Postdoctoral Scholar

University of California, Berkeley


PhD '18 Boston University

Areas of Interest

  • Artificial Intelligence
  • Computer Vision
  • Deep Learning
  • Natural Language Processing

Poster

Compositional and Robust Action Understanding

Abstract

In the era with massive video data from a wide range of applications (e.g. smart home, medical instrument and smart transportation, etc.), designing algorithms to understand action and promote machines to act as human behavior will greatly benefit our life, yet current video understanding algorithms are far from achieving the level of human intelligence. Early video understanding technologies mostly focus on fully supervised trimmed action recognition using holistic frame modeling without reasoning capability.
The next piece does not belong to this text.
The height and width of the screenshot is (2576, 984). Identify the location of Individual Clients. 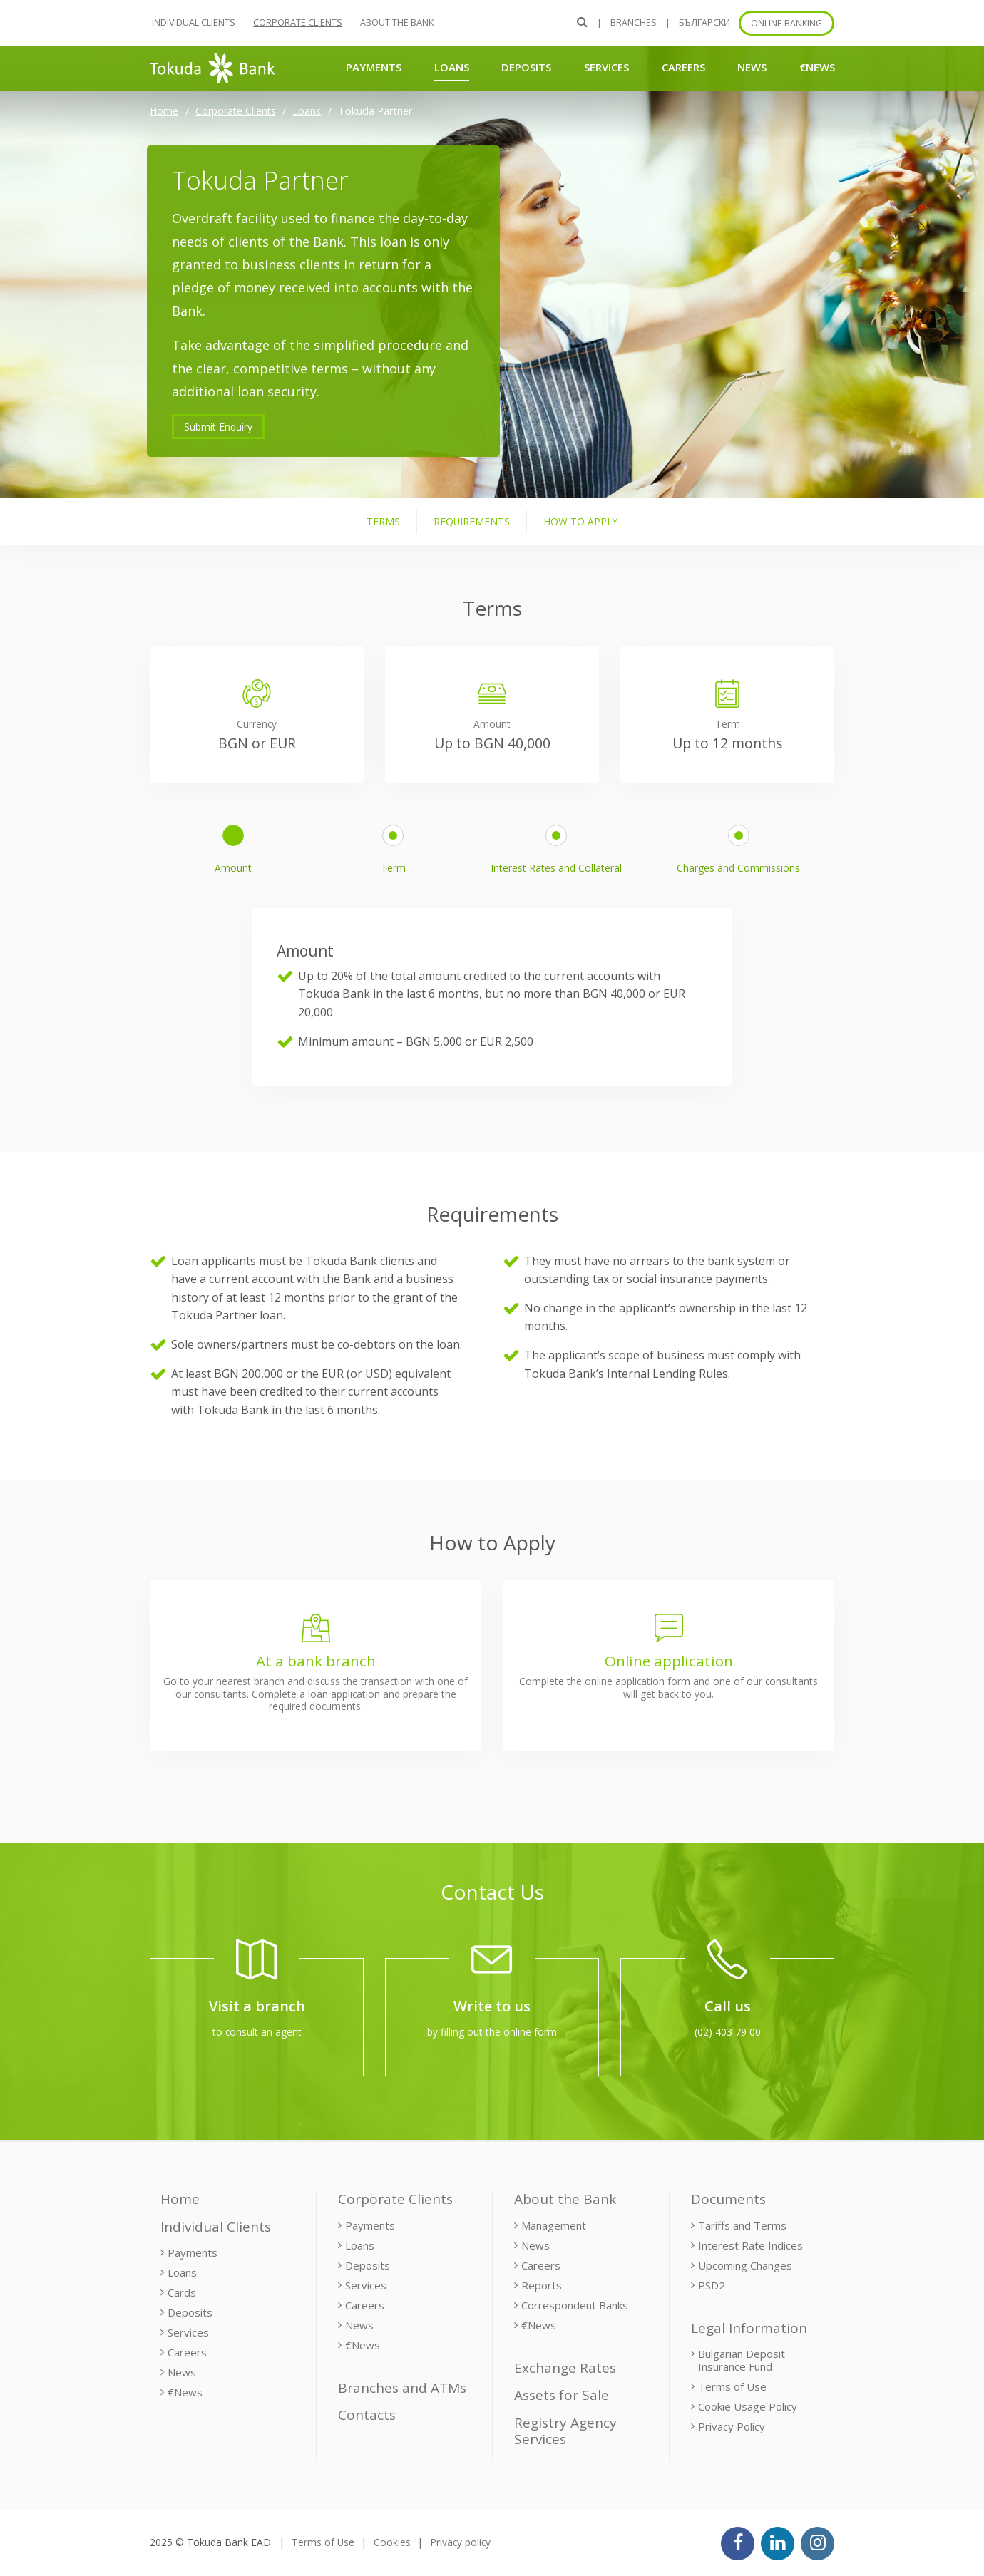
(193, 22).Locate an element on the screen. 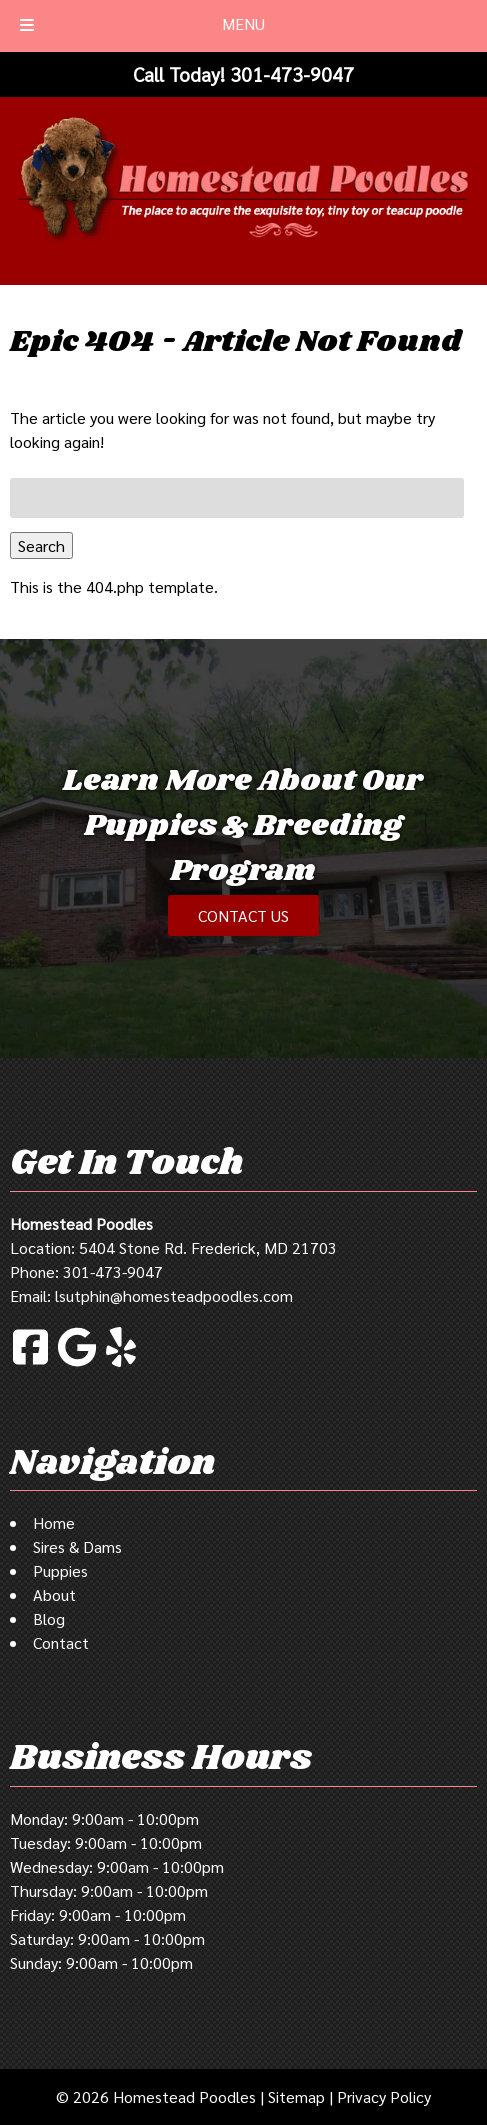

On the one hand, encoding the whole video scene in a holistic way with mixed subject, object and background will introduce background bias and cause the action recognition model to be brittle to different contexts. Understanding action in a compositional way with localized foreground subjects/objects can help reduce confounding variables and possibly bridge the connection with the common affordance knowledge of involved objects empowering the model reasoning ability. On the other hand, in practical applications, continuous video streams require to temporally localize actions before trimmed action recognition, yet such annotation is expensive and suffers from annotation consistency issues as well as inadequate description using only action labels. To overcome these issues, one possible direction is detecting action with less supervision and incorporating language to describe actions. In summary, the ultimate goal of my research is building robust action understanding algorithms with human level structural knowledge and multi-modal complementary ability. To achieve this goal, my research touches the following two aspects: (1) compositional action recognition with knowledge reasoning, and (2) multimodal action detection with less supervision.

Bio

She is a postdoctoral scholar in the EECS department at UC Berkeley advised by Prof. Trevor Darrell. She received her PhD degree from the computer science department at Boston University in 2018 advised by Prof. Kate Saenko. Her research focuses on deep learning, computer vision and natural language processing, particularly in the area of action understanding in video. Her R-C3D work has received the Most Innovative Award in ActivityNet Challenge 2017. She interned at Disney Research, Pittsburgh with Prof. Leonid Sigal.